In Italia calano i consumi, l’Europa spinge per tasse verdi: non perdiamo quest’occasione

Capossela: «La crisi è sempre un’occasione di scelta, anche di scegliere cosa consumare»

[10 luglio 2013]

I consumi devono ripartire: tassiamo i consumi. Ha un che di allucinato la ricetta dominante circa le priorità per uscire dalla crisi economica.
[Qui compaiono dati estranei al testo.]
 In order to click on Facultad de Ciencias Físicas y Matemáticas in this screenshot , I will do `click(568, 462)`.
Il commissario agli Affari economici, Olli Rehn, entra a muso duro nel dibattito che ha seguito il taglio del rating del debito pubblico italiano da parte dell’agenzia Standard&Poor’s, che ha declassato la valutazione da BBB+ a BBB, oltretutto con outlook negativo.
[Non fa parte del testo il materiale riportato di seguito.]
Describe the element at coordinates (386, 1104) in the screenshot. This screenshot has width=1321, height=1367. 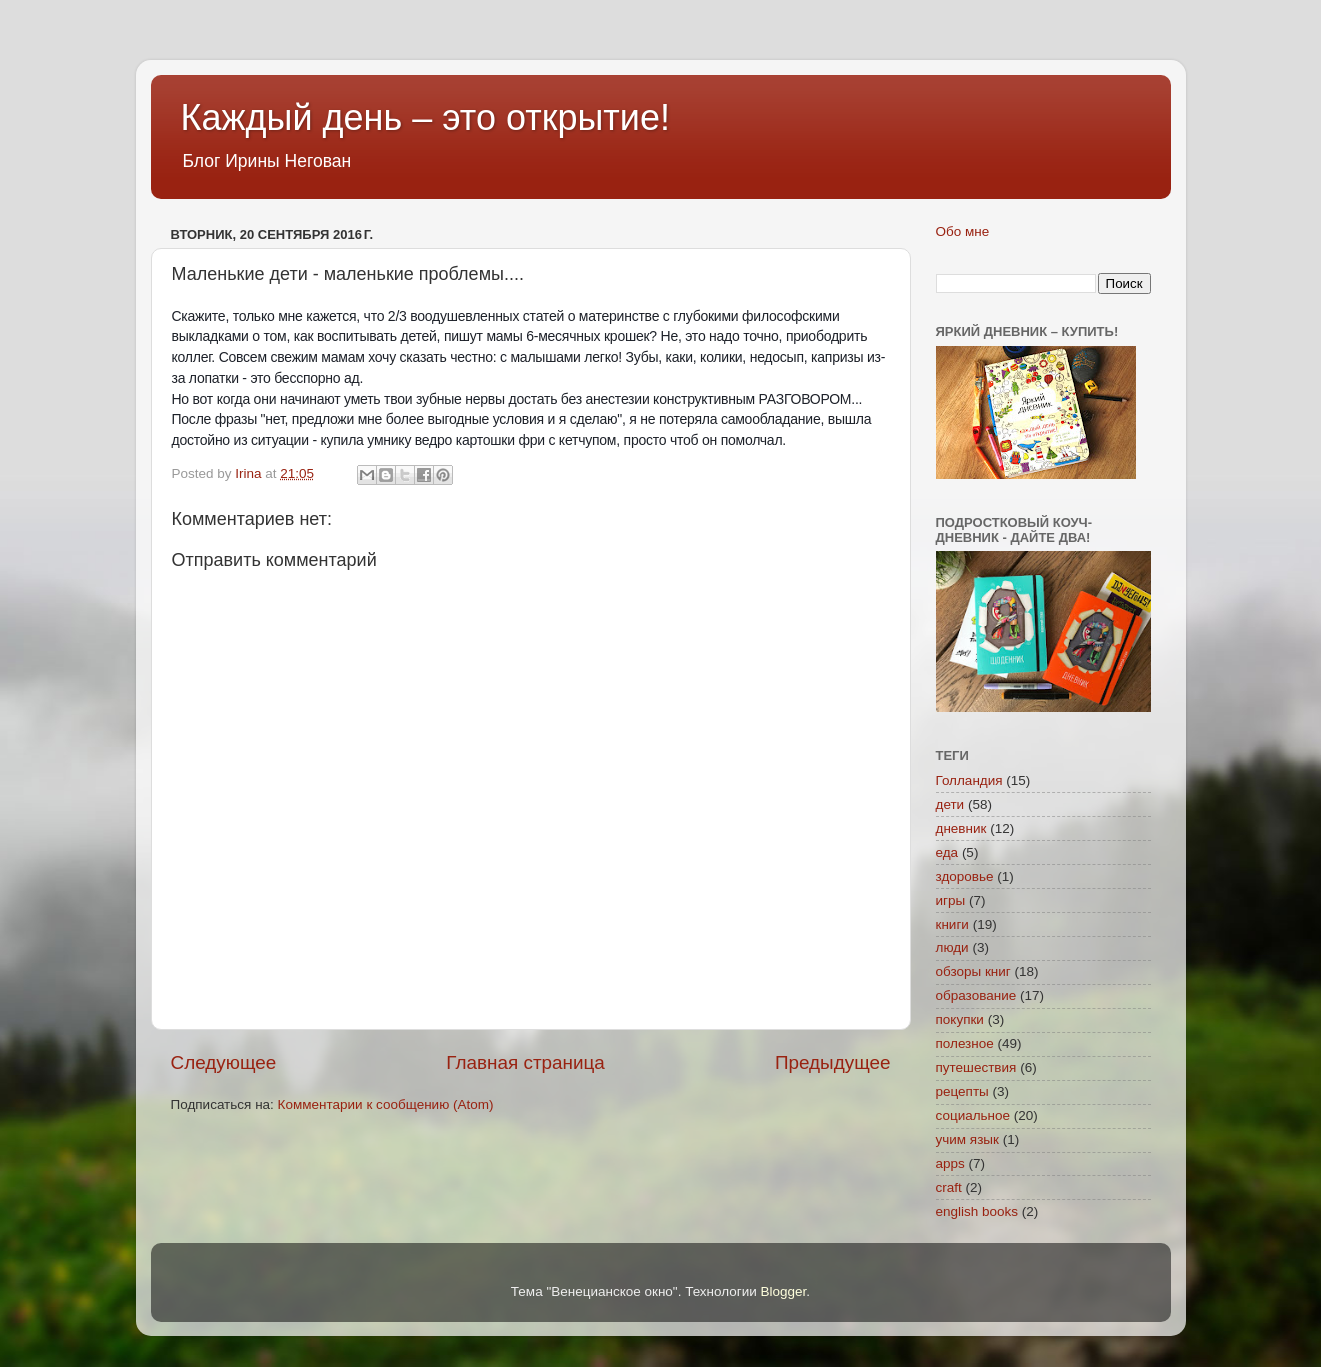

«L’Italia è un Paese profondamente europeista – premette Rehn – e quindi ho fiducia che il governo italiano prenderà seriamente in considerazione le nostre raccomandazioni», ossia quelle confermate dall’Ecofin: è necessario «spostare il carico fiscale da lavoro e capitale ai consumi, beni immobili e ambiente», o meglio sulle esternalità negative che sull’ambiente impattano.

In altre parole, Rehn – unendosi al parere del Fondo monetario internazionale e quello dell’agenzia di rating S&P – chiede al governo italiano di lasciar perdere il dibattito su Iva e Imu, che stanno bene come stanno. Su questo fronte, all’Europa non sembra una buona idea procedere per sforbiciate.
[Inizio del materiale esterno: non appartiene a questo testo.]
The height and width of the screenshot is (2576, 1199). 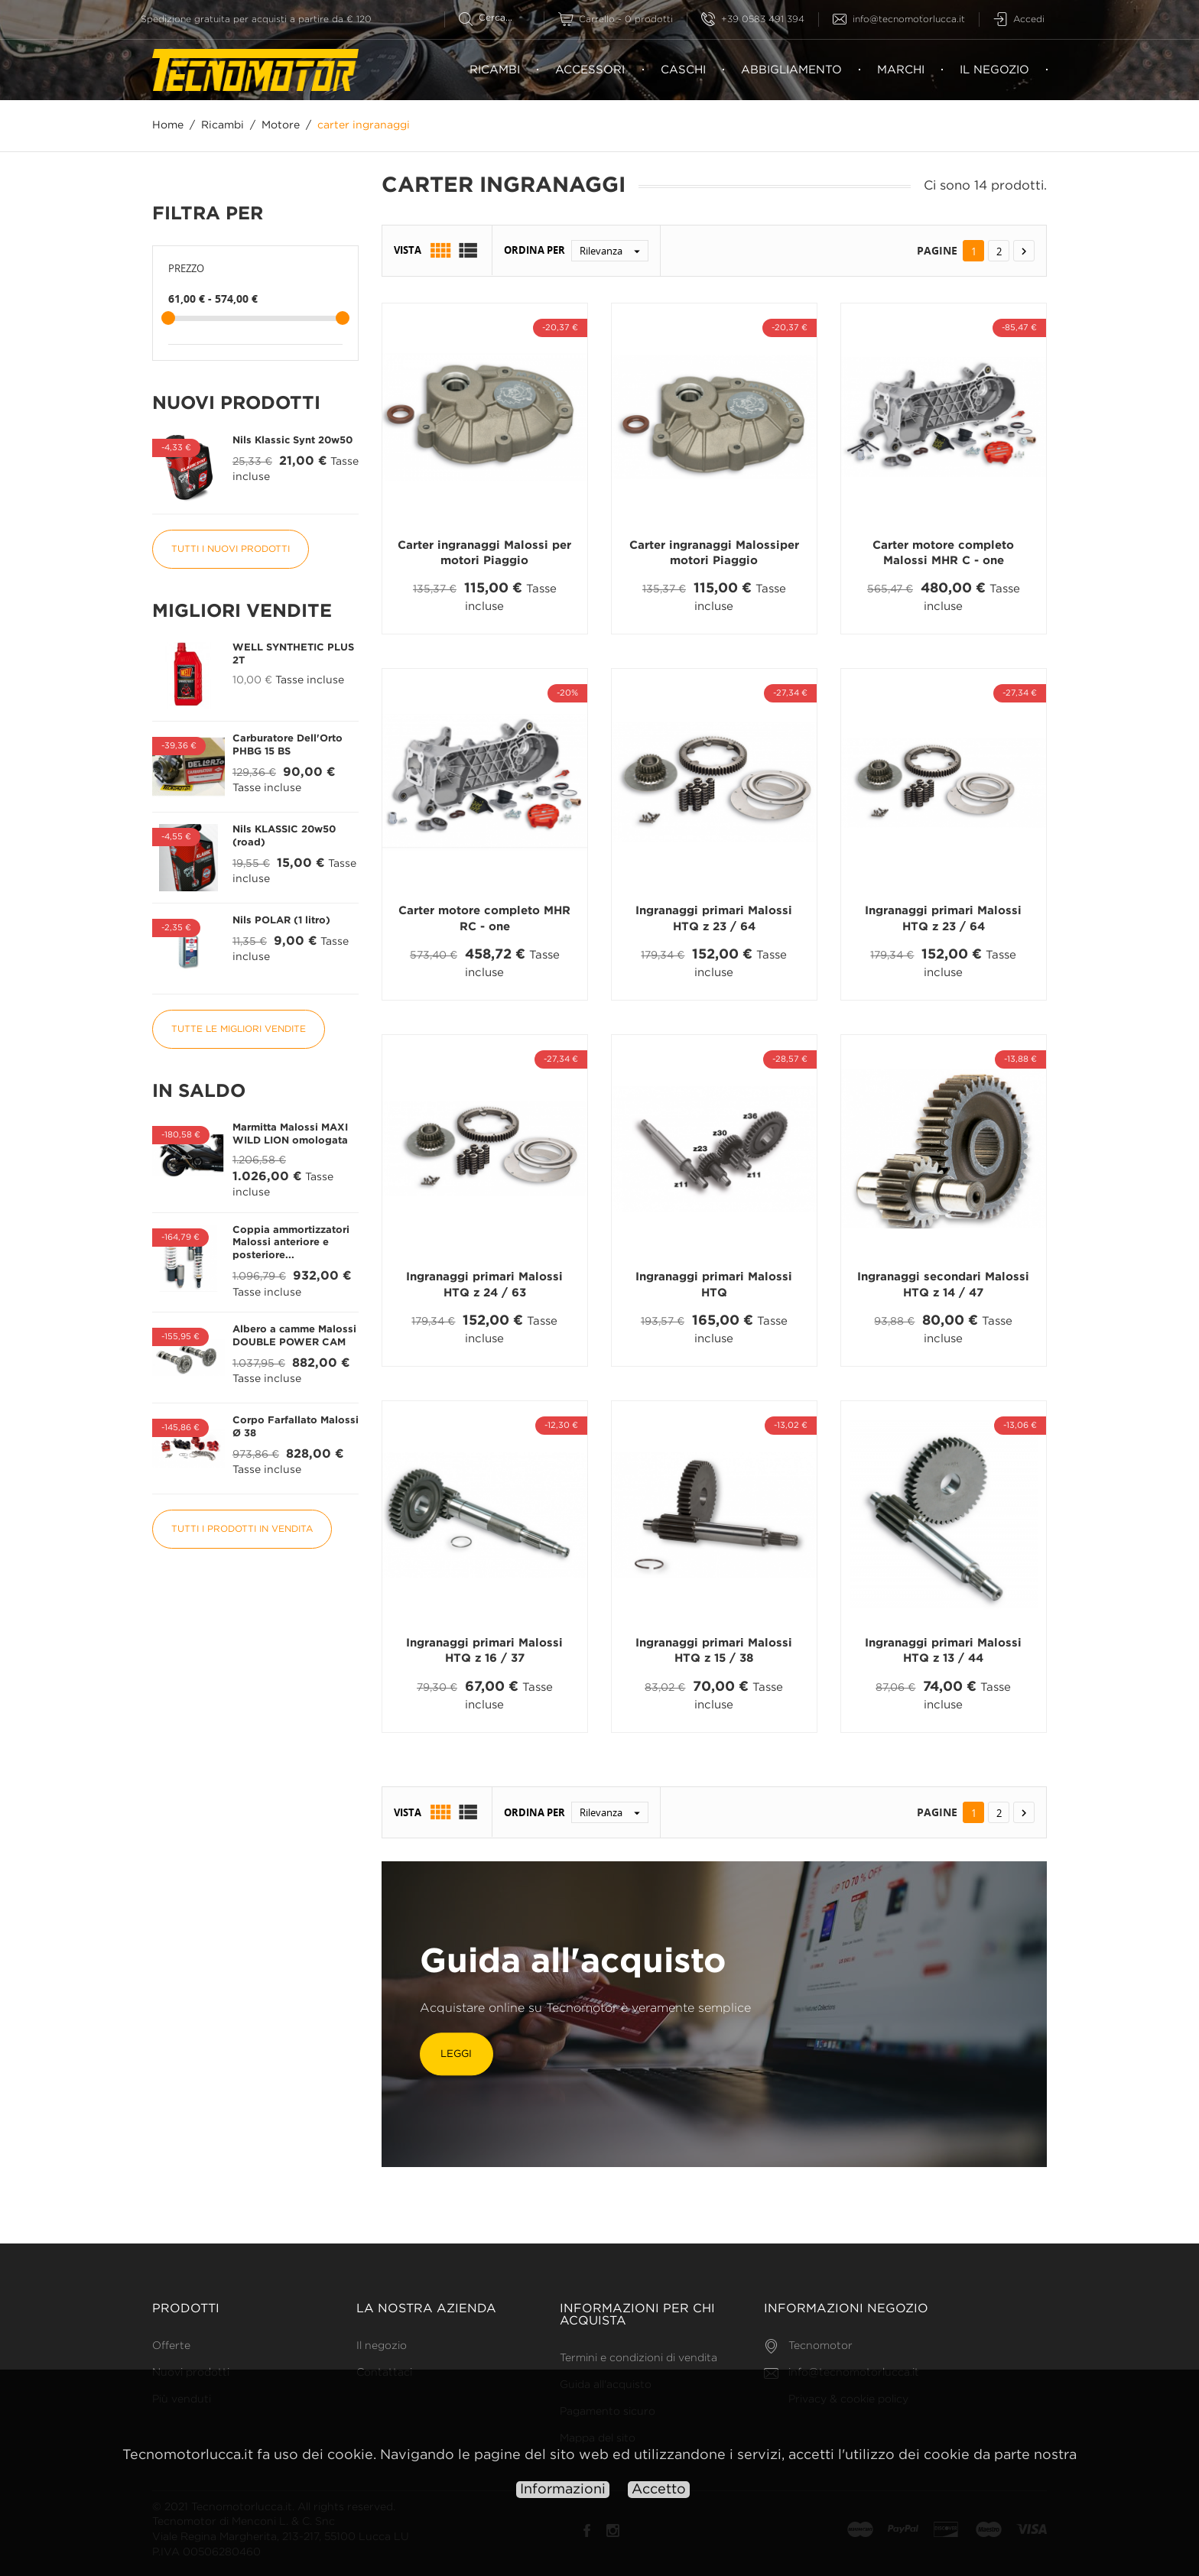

D’altra parte, diventa difficile chiedere che “l’economia riparta”, e quindi anche risalgano anche i consumi, mentre si chiede di tassarli. Tanto più in Italia, dove – ricorda l’Istat col suo rapporto su Reddito e risparmio delle famiglie e profitti delle società – la spesa delle famiglie per consumi finali, in valori correnti, è diminuita dello 0,1% rispetto all’ultimo trimestre di riferimento, e dell’1,4% rispetto al 2012.

Eppure, per uscire da quest’apparente cul-de-sac basterebbe esplicitare quell’anello a chiusura del ragionamento, che però continua sempre a sfuggire. Uscire dalla crisi con un rilancio dei consumi privati quali che siano, ricalcando perfettamente il modello economico che ci ha portato sino a qui (ossia al disastro) non sembra un’idea particolarmente brillante. Come non lo è l’assunto che maggiori consumi implichino maggior benessere individuale o – peggio – sociale. Nella quasi totalità del mondo occidentale (Italia compresa) non abbiamo bisogno di più consumi, ma di migliori consumi.

Le raccomandazioni dell’Ecofin per l’Italia potrebbero dunque rappresentare un eccezionale grimaldello per introdurre – magari al consueto grido è l’Europa che ce lo chiede – un’incisiva riforma fiscale ecologica nel Paese. Ossia, una complessiva ri-armonizzazione del sistema fiscale, che miri a tenere sotto controllo il bulimico metabolismo economico, affamato di materia ed energia. Una manovra fondamentale per il Paese, ma a saldo zero: non si tratta di aumentare la tassazione complessiva, già a livelli vertiginosi, ma di diminuire le tasse sul lavoro per spostarne il carico sui consumi materiali ed energetici.

La mano invisibile del mercato potrebbe allora raddrizzare almeno un po’ la mira, e dirigere gli acquisti degli italici consumatori verso quei beni e servizi ambientalmente più efficienti, tagliando fuori dal mercato gli altri. Al contempo, tramite mirati interventi fiscali, la durabilità degli oggetti potrebbe essere incentivata rispetto alla loro obsolescenza programmata, oggi tollerata se non auspicata. Privilegiando quelle attività a più alta sostenibilità economica, sociale e ambientale occuperebbero una posizione di primo piano anche quelle che offrono una più alta densità di lavoro, e il volume complessivo dei consumi potrebbe così anche diminuire senza incidere drammaticamente sul tasso di disoccupazione.

D’altronde, un rilancio indifferenziato dei consumi non potrebbe arrecare nessun vantaggio ad una ripresa (sostenibile) del sistema economico. In questa fase di svolta dobbiamo avere il coraggio di scegliere cosa può crescere, e cosa no. Rubando le parole di Vinicio Capossela, oggi sull’Unità, «crisi è una parola greca che significa separare, quindi scegliere. La crisi è sempre un’occasione di scelta, anche di scegliere cosa consumare». E le tasse verdi potrebbero darci una grossa mano, nella scelta.